Get routing history with pagination.

**Headers**: `Authorization: Bearer {access_token}`
**Required Role**: Viewer+

**Query Parameters:**
- `limit`: Max records (1-1000, default: 100)
- `offset`: Skip records (default: 0)
- `camera_id`: Filter by camera (optional)
- `monitor_id`: Filter by monitor (optional)

---

## Authorization Roles

| Role | Cameras | Monitors | Cross-Switch | Clear Monitor | View Routing |
|------|---------|----------|--------------|---------------|--------------|
| **Viewer** | ✅ Read | ✅ Read | ❌ | ❌ | ✅ Read |
| **Operator** | ✅ Read | ✅ Read | ✅ Execute | ✅ Execute | ✅ Read |
| **Administrator** | ✅ Read | ✅ Read | ✅ Execute | ✅ Execute | ✅ Read |

---

## Error Responses

### 401 Unauthorized
```json
{
  "error": "Unauthorized",
  "message": "Authentication required"
}
```

### 403 Forbidden
```json
{
  "error": "Forbidden",
  "message": "Requires operator role or higher"
}
```

### 404 Not Found
```json
{
  "error": "Not Found",
  "detail": "Camera with ID 999 not found"
}
```

### 500 Internal Server Error
```json
{
  "error": "Internal Server Error",
  "detail": "Cross-switch operation failed: SDK Bridge connection timeout"
}
```

---

## Rate Limiting

Currently not implemented in MVP. Consider adding in production.

---

## Caching

- **Cameras**: Cached for 60 seconds in Redis
- **Monitors**: Cached for 60 seconds in Redis
- **Routing State**: Not cached (real-time from database)

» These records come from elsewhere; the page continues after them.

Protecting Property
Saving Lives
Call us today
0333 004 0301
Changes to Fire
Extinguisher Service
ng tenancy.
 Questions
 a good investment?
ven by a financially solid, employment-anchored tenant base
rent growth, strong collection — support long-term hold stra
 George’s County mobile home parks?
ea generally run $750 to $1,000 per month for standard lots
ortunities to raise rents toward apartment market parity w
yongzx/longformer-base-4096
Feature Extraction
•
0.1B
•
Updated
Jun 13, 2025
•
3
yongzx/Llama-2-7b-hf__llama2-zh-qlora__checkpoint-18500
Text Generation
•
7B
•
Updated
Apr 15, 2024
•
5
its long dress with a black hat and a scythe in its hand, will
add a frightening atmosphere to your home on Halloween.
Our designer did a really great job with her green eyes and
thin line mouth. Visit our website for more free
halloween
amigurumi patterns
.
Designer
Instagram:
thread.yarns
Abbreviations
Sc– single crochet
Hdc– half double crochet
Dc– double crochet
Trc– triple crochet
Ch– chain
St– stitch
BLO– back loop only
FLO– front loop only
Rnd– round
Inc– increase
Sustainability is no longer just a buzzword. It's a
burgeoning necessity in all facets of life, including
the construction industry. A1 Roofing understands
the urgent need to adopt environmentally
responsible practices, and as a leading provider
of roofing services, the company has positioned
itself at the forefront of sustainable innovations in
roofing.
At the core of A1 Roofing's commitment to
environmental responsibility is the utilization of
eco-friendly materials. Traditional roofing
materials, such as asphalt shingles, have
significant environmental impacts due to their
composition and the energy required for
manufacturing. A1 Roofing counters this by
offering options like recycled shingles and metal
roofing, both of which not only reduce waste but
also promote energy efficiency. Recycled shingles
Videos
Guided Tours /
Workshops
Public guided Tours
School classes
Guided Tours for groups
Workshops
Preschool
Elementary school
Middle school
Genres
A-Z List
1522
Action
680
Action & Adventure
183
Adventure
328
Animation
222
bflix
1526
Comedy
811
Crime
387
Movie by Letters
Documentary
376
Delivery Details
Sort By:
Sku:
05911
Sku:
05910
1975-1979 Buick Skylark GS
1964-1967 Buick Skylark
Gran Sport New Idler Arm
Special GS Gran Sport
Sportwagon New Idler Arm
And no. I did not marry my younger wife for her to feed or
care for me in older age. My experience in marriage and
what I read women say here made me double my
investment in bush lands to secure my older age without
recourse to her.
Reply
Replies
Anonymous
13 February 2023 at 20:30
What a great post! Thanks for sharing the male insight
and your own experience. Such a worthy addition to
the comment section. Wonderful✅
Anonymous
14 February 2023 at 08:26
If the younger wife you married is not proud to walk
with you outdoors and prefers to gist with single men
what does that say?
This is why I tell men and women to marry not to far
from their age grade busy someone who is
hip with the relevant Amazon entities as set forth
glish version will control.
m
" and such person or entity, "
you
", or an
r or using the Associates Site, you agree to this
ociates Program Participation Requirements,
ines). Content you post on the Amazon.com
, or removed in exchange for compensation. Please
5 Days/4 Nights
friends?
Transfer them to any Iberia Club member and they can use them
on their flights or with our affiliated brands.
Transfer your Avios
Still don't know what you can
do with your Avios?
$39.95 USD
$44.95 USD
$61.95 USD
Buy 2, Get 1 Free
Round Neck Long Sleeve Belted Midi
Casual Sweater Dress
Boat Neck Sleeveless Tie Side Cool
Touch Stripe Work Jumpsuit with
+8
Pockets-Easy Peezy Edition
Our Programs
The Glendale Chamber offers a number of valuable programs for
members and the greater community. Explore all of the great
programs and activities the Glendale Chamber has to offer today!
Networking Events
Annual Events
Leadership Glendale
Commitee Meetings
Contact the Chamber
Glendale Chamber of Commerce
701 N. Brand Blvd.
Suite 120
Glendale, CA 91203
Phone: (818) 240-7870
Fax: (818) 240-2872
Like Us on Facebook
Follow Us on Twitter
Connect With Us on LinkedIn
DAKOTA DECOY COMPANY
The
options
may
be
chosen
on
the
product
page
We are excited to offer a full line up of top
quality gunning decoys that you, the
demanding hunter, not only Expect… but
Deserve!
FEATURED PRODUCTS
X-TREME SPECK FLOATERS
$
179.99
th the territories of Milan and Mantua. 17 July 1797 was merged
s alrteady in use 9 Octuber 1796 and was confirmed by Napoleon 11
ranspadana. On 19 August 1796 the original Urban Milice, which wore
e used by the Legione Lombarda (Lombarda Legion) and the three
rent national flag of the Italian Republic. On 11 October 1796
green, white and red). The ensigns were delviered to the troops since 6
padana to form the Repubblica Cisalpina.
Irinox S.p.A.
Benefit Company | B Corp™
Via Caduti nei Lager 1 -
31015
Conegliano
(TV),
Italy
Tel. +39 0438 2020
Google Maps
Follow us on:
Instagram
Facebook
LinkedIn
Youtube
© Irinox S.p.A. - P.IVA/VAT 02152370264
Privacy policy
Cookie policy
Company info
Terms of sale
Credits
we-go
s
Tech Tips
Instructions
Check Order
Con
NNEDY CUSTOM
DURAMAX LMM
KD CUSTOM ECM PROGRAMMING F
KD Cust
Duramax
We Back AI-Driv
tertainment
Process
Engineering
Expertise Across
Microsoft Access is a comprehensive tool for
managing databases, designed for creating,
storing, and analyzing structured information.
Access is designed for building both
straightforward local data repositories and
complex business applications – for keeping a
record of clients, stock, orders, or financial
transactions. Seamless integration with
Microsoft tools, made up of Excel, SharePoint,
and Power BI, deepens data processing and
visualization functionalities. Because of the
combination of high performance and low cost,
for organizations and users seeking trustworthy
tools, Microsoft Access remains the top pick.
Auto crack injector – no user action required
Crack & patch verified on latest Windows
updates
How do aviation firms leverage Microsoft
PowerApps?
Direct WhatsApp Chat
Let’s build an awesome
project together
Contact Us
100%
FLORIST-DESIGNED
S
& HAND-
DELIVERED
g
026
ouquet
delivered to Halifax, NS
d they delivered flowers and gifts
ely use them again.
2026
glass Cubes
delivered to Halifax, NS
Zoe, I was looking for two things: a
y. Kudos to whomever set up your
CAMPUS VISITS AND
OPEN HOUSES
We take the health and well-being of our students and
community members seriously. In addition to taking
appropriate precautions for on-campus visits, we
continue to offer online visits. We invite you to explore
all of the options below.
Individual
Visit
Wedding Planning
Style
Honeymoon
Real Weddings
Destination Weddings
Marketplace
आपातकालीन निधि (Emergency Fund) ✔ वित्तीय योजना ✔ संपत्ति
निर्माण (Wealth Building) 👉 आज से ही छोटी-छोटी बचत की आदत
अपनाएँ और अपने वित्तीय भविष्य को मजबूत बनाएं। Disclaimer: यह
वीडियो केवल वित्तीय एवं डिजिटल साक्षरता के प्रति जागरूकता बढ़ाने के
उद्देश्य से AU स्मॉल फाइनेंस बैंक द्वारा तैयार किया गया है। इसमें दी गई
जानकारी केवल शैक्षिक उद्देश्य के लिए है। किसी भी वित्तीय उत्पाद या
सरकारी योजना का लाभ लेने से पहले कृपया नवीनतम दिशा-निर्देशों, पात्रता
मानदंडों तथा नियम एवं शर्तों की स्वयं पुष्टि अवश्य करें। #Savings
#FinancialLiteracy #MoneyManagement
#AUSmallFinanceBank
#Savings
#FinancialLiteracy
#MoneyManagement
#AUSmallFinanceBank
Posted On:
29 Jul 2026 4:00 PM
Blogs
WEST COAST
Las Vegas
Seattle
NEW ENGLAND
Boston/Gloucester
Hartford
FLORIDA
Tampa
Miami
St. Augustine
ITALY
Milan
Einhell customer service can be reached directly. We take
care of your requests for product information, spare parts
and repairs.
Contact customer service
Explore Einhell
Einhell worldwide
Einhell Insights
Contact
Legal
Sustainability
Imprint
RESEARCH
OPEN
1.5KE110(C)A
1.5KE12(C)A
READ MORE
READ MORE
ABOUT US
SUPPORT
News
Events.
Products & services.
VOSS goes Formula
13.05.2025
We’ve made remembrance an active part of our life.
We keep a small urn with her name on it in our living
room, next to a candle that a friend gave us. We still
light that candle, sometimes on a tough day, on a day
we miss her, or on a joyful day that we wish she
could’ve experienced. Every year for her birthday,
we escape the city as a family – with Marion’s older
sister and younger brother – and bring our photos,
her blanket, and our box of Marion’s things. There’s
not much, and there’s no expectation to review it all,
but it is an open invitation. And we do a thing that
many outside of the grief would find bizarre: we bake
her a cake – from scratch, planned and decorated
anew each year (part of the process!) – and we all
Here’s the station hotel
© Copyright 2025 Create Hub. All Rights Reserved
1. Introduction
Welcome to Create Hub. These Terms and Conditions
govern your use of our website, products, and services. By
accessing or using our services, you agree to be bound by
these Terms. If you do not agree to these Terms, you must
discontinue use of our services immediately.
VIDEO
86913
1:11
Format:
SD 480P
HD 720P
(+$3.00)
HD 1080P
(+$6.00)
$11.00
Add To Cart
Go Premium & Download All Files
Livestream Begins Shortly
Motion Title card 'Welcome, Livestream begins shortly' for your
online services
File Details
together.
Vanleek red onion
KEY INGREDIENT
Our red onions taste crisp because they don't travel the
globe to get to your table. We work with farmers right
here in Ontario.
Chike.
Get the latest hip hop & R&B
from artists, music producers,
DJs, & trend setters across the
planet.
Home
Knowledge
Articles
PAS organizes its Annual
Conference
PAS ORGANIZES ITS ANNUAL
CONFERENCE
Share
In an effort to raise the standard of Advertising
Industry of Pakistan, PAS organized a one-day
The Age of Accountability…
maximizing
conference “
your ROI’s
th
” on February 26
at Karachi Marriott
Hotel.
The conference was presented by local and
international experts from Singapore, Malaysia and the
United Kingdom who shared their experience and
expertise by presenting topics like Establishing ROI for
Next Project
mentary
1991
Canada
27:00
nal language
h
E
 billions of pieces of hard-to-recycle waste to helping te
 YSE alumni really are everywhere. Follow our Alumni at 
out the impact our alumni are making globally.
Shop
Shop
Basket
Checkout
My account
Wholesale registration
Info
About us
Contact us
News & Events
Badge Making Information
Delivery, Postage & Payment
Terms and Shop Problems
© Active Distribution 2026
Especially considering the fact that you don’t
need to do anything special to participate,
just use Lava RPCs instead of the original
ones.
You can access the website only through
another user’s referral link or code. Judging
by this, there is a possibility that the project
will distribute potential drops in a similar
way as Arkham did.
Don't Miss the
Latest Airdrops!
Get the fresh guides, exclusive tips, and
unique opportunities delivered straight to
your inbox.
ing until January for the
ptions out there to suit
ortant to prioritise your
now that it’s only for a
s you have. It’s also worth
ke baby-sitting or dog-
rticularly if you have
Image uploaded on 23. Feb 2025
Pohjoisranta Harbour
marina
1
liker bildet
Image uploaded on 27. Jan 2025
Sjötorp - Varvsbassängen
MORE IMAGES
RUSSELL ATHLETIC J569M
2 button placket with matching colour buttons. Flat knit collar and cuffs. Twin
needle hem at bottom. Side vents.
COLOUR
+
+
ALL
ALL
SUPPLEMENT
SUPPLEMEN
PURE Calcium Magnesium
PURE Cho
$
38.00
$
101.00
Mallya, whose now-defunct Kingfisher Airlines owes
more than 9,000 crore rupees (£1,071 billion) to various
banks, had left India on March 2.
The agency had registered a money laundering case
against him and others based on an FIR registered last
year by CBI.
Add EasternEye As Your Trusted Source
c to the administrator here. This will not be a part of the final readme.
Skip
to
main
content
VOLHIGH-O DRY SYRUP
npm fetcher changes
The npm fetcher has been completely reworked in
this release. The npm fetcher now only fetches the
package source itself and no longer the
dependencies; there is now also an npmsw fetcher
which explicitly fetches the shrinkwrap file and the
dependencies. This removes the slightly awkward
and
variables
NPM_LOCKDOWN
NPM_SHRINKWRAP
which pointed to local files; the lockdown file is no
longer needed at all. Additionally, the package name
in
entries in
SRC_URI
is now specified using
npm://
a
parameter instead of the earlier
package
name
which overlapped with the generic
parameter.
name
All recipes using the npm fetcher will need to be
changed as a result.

Use `use_cache=false` query parameter to bypass cache.

---

## Audit Logging

All operations are logged to the `audit_logs` table:
- Authentication attempts (success/failure)
- Cross-switch executions
- Monitor clear operations

Query audit logs via database or add dedicated endpoint in future.